## Task item
Once the line containing "Detect every instance" is found in the data below, output that line and every line after it through the last, unchanged and with nothing else.

## Data records

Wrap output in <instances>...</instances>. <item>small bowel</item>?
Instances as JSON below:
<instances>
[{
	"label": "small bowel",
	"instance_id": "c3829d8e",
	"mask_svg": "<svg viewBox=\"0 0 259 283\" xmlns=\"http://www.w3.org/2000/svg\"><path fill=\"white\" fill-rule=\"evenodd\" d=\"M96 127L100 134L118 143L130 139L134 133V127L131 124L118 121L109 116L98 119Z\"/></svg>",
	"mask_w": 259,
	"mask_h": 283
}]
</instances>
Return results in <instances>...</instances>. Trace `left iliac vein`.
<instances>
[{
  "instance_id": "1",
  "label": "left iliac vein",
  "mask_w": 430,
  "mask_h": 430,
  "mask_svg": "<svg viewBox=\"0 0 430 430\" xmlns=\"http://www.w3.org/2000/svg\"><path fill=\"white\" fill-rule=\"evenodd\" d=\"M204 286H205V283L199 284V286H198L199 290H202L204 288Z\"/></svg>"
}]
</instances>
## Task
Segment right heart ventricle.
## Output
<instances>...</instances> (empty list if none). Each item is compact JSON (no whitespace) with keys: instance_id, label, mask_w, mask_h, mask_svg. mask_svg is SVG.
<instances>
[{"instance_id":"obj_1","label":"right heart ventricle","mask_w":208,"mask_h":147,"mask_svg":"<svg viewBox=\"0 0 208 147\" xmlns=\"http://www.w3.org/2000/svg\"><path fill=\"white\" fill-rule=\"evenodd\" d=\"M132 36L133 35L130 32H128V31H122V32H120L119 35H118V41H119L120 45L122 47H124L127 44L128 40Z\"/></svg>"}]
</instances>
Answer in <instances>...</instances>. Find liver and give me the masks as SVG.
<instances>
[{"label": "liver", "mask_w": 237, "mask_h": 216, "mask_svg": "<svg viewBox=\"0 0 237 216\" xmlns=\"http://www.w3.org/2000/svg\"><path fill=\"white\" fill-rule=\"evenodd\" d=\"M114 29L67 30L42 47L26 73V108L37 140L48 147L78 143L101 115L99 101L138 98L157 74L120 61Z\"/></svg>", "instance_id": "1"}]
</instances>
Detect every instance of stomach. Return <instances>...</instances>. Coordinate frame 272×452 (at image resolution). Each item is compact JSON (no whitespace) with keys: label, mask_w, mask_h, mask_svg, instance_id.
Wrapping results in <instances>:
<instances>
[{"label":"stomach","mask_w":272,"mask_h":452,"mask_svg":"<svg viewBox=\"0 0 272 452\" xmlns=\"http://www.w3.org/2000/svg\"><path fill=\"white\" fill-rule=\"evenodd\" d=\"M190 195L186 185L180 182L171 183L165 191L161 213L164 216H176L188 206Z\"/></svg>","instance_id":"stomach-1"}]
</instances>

## Reply to the task
Detect every instance of stomach. Return <instances>...</instances>. Coordinate frame 272×452 (at image resolution). Each item is compact JSON (no whitespace) with keys: label, mask_w, mask_h, mask_svg, instance_id.
Wrapping results in <instances>:
<instances>
[{"label":"stomach","mask_w":272,"mask_h":452,"mask_svg":"<svg viewBox=\"0 0 272 452\" xmlns=\"http://www.w3.org/2000/svg\"><path fill=\"white\" fill-rule=\"evenodd\" d=\"M190 195L186 185L180 182L171 183L165 191L161 213L164 216H176L188 206Z\"/></svg>","instance_id":"stomach-1"}]
</instances>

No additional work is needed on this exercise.